Schon seit längerem hatte das „Compliance Committee“ der Aarhus-Konvention (ACCC) festgestellt, dass die EU selbst die Aarhus-Konvention verletzt. Nach langem politischem Tauziehen legte die EU-Kommission im Oktober 2020 daher einen Vorschlag vor, um die Aarhus-Verordnung zu ändern. Umweltverbände begrüßten zwar, dass die EU-Kommission endlich gesetzgeberisch Abhilfe schaffen wolle, bemängelten aber, dass die Änderungen nicht ausreichten.
Noch unter deutscher Ratspräsidentschaft hatte sich der Umweltrat mit dem Dossier befasst. Am 17. Dezember 2020 beschloss er eine sogenannte „Allgemeine Ausrichtung“. In dieser legte er die Position des Rates für die Trilog-Verhandlungen zur Änderung der Aarhus-Verordnung fest.

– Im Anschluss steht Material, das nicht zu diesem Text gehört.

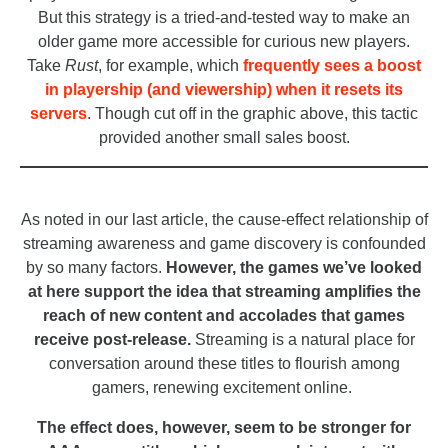
But this strategy is a tried-and-tested way to make an
older game more accessible for curious new players.
Take
Rust
, for example, which
frequently sees a boost
in playership (and viewership) when it resets its
servers
. Though cut off in the graphic above, this tactic
provided another small sales boost.
_
As noted in our last article, the cause-effect relationship of
streaming awareness and game discovery is confounded
by so many factors.
However, the games we’ve looked
at here support the idea that streaming amplifies the
reach of new content and accolades that games
receive post-release.
Streaming is a natural place for
conversation around these titles to flourish among
gamers, renewing excitement online.
The effect does, however, seem to be stronger for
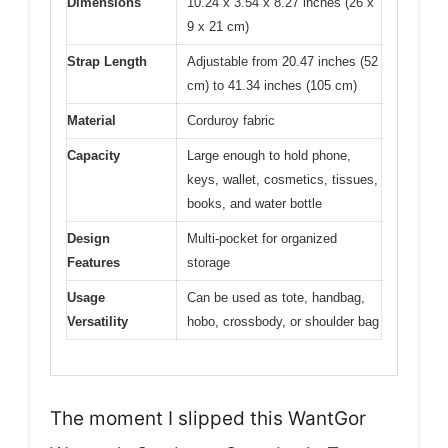
Dimensions
10.24 x 3.54 x 8.27 inches (26 x
9 x 21 cm)
Strap Length
Adjustable from 20.47 inches (52
cm) to 41.34 inches (105 cm)
Material
Corduroy fabric
Capacity
Large enough to hold phone,
keys, wallet, cosmetics, tissues,
books, and water bottle
Design
Multi-pocket for organized
Features
storage
Usage
Can be used as tote, handbag,
Versatility
hobo, crossbody, or shoulder bag
The moment I slipped this WantGor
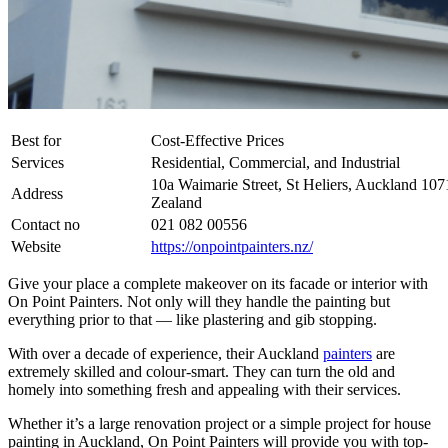
Best for
Cost-Effective Prices
Services
Residential, Commercial, and Industrial
10a Waimarie Street, St Heliers, Auckland 10
Address
Zealand
Contact no
021 082 00556
Website
https://onpointpainters.nz/
Give your place a complete makeover on its facade or interior with
On Point Painters. Not only will they handle the painting but
everything prior to that — like plastering and gib stopping.
With over a decade of experience, their Auckland
painters
are
extremely skilled and colour-smart. They can turn the old and
homely into something fresh and appealing with their services.
Whether it’s a large renovation project or a simple project for house
painting in Auckland, On Point Painters will provide you with top-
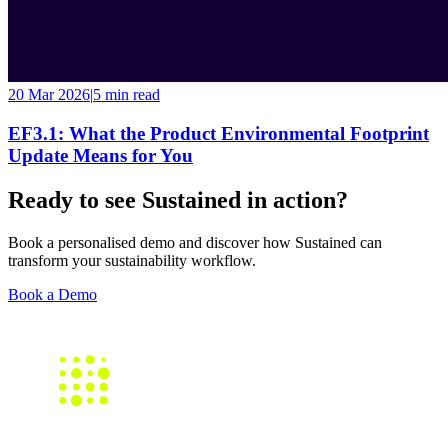
20 Mar 2026
|
5 min
read
EF3.1: What the Product Environmental Footprint
Update Means for You
Ready to see Sustained in action?
Book a personalised demo and discover how Sustained can
transform your sustainability workflow.
Book a Demo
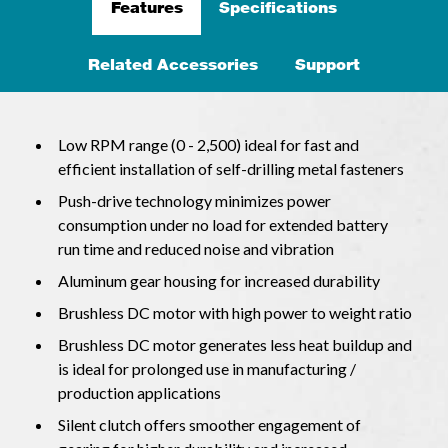
Features
Specifications
Related Accessories
Support
Low RPM range (0 - 2,500) ideal for fast and
efficient installation of self-drilling metal fasteners
Push-drive technology minimizes power
consumption under no load for extended battery
run time and reduced noise and vibration
Aluminum gear housing for increased durability
Brushless DC motor with high power to weight ratio
Brushless DC motor generates less heat buildup and
is ideal for prolonged use in manufacturing /
production applications
Silent clutch offers smoother engagement of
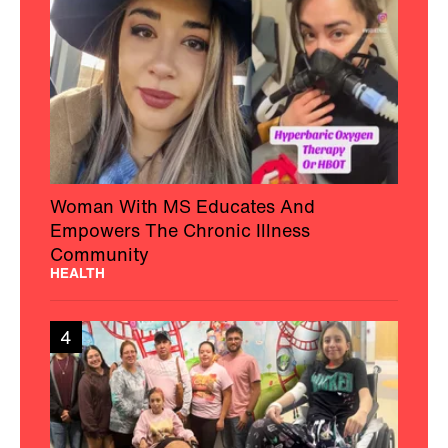
Woman With MS Educates And
Empowers The Chronic Illness
Community
HEALTH
4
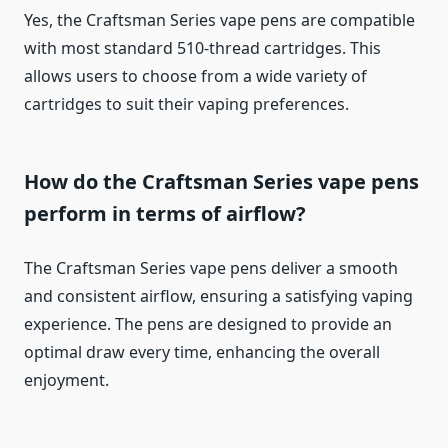
Yes, the Craftsman Series vape pens are compatible
with most standard 510-thread cartridges. This
allows users to choose from a wide variety of
cartridges to suit their vaping preferences.
How do the Craftsman Series vape pens
perform in terms of airflow?
The Craftsman Series vape pens deliver a smooth
and consistent airflow, ensuring a satisfying vaping
experience. The pens are designed to provide an
optimal draw every time, enhancing the overall
enjoyment.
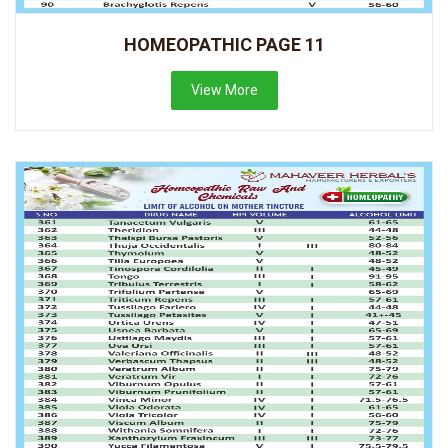
HOMEOPATHIC PAGE 11
View More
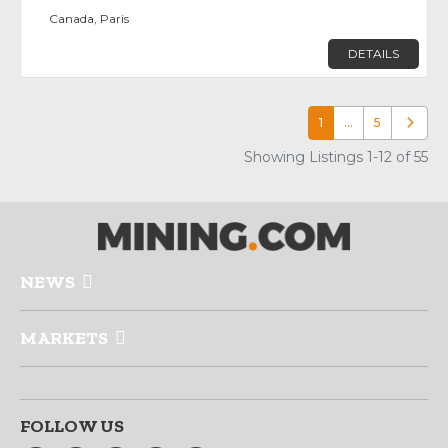
Canada, Paris
DETAILS
1
…
5
Older p
Showing Listings 1-12 of 55
NEWS
MARKETS
FOLLOW US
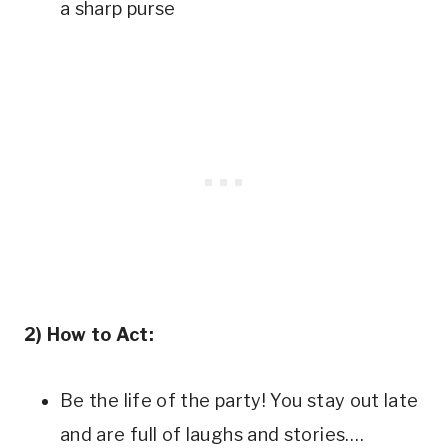
a sharp purse
2) How to Act:
Be the life of the party! You stay out late
and are full of laughs and stories….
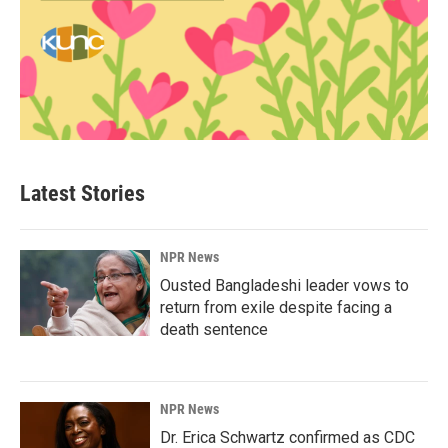
Latest Stories
NPR News
Ousted Bangladeshi leader vows to
return from exile despite facing a
death sentence
NPR News
Dr. Erica Schwartz confirmed as CDC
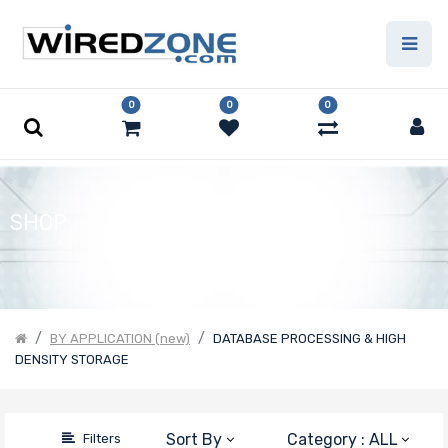
Price Filter
0
0
0
Product Line
Form Factor
SHOP
Number of
Nodes
BY APPLICATION (new)
DATABASE PROCESSING & HIGH
DENSITY STORAGE
Motherboard
Form Factor
Sort By
Category : ALL
Filters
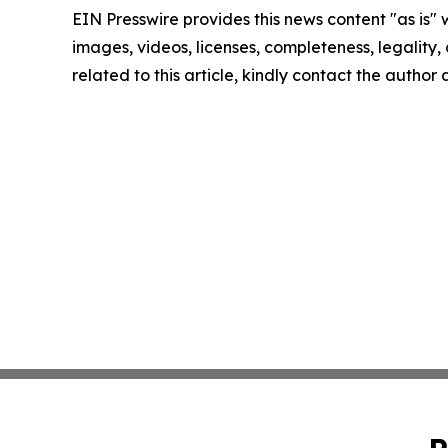
EIN Presswire provides this news content "as is" 
images, videos, licenses, completeness, legality, o
related to this article, kindly contact the author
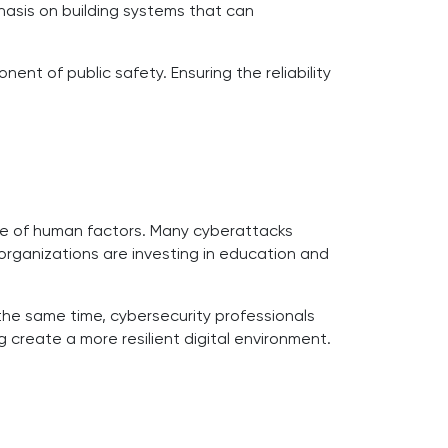
hasis on building systems that can
nt of public safety. Ensuring the reliability
ance of human factors. Many cyberattacks
organizations are investing in education and
the same time, cybersecurity professionals
 create a more resilient digital environment.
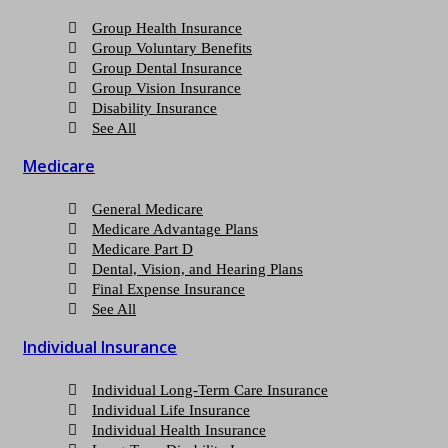
Group Health Insurance
Group Voluntary Benefits
Group Dental Insurance
Group Vision Insurance
Disability Insurance
See All
Medicare
General Medicare
Medicare Advantage Plans
Medicare Part D
Dental, Vision, and Hearing Plans
Final Expense Insurance
See All
Individual Insurance
Individual Long-Term Care Insurance
Individual Life Insurance
Individual Health Insurance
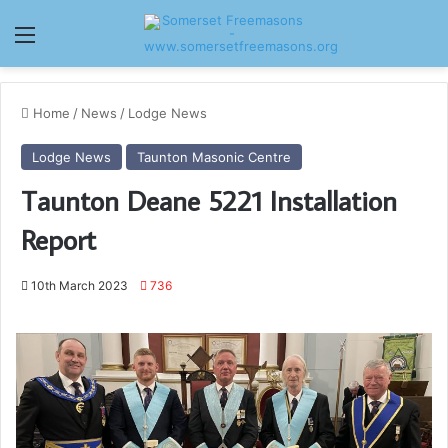
Menu
Home
/
News
/
Lodge News
Lodge News
Taunton Masonic Centre
Taunton Deane 5221 Installation
Report
10th March 2023
736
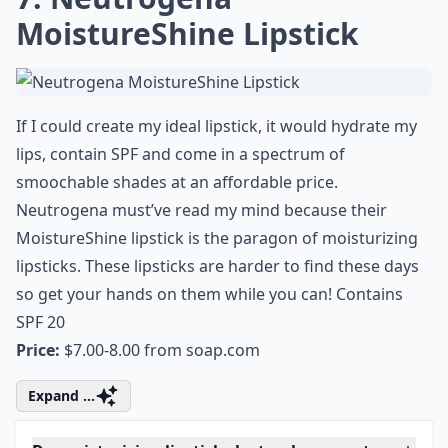
7. Neutrogena
MoistureShine Lipstick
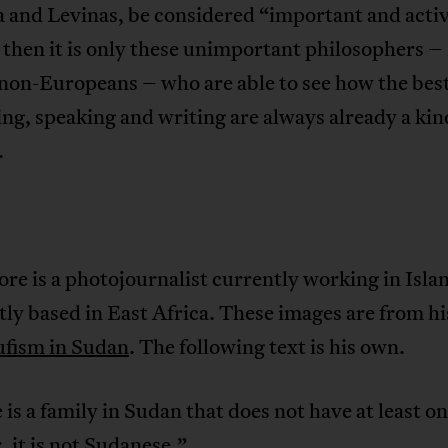
 and Levinas, be considered “important and activ
 then it is only these unimportant philosophers 
 non-Europeans – who are able to see how the bes
ing, speaking and writing are always already a kin
.
re is a photojournalist currently working in Isl
ly based in East Africa. These images are from h
ufism in Sudan
. The following text is his own.
e is a family in Sudan that does not have at least on
it is not Sudanese.”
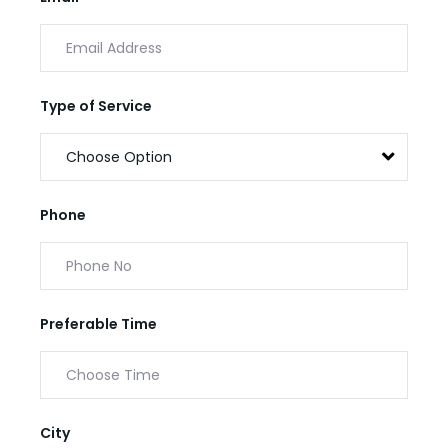
Type of Service
Phone
Preferable Time
City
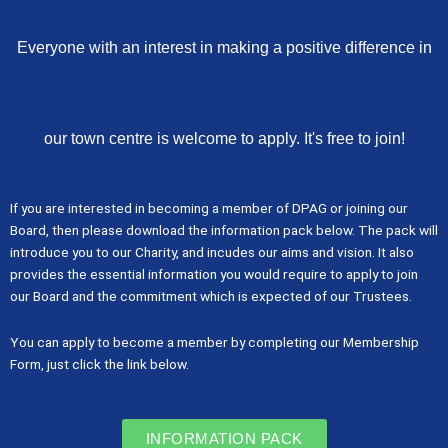
Everyone with an interest in making a positive difference in
our town centre is welcome to apply. It's free to join!
If you are interested in becoming a member of DPAG or joining our
Board, then please download the information pack below. The pack will
introduce you to our Charity, and incudes our aims and vision. It also
provides the essential information you would require to apply to join
our Board and the commitment which is expected of our Trustees.
You can apply to become a member by completing our Membership
Form, just click the link below.
INFORMATION PACK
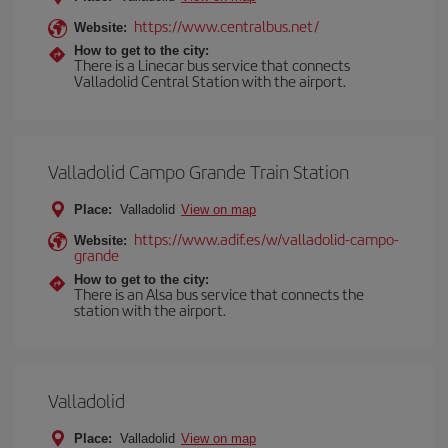
https://www.centralbus.net/
Website:
How to get to the city:
There is a Linecar bus service that connects
Valladolid Central Station with the airport.
Valladolid Campo Grande Train Station
Place:
Valladolid
View on map
https://www.adif.es/w/valladolid-campo-
Website:
grande
How to get to the city:
There is an Alsa bus service that connects the
station with the airport.
Valladolid
Place:
Valladolid
View on map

Insgesamt erfolgten auch im Rat keine wesentlichen Änderungen des Kommissionsvorschlags. Die Entscheidung des anderen Ko-Gesetzgebers der EU steht noch aus. Früher war das Europäische Parlament bei derartigen Positionierungen zwar in der Regel schneller als der Rat. Aber meinem Eindruck nach führen sowohl die virtuelle Organisation der Fraktionen und Ausschüsse als auch die offenbar noch nicht ganz eingespielte Neuzusammensetzung dazu, dass es in vielen Dossiers derzeit zeitlich etwas knirscht. Gleichwohl sind erste Linien absehbar, und auch diese verheißen leider keinen Ambitionsschub. Dies liegt vor allem am zuständigen Berichterstatter. Ausgerechnet ein sich wenig für Umweltschutz einsetzender deutscher CSU-Abgeordneter ist hier federführend. Im Zweifel dürfte außerdem Inkrementalismus und fehlender Änderungswillen seitens der EU-Kommission eine große Hürde sein. Bleibt zu hoffen, dass die Schattenberichterstattenden der progressiveren Fraktionen, gestützt auf das ACCC, hier noch für Änderungen sorgen. Eine Einigung ist spätestens bis zum nächsten Treffen der Vertragsstaaten der Aarhus-Konvention im Oktober erforderlich.
Autor
Der Rechtsanwalt und Umweltrechtsexperte Raphael Weyland arbeitet seit 2015 für den NABU in Brüssel, unter anderem zum Thema EU-Naturschutzrecht.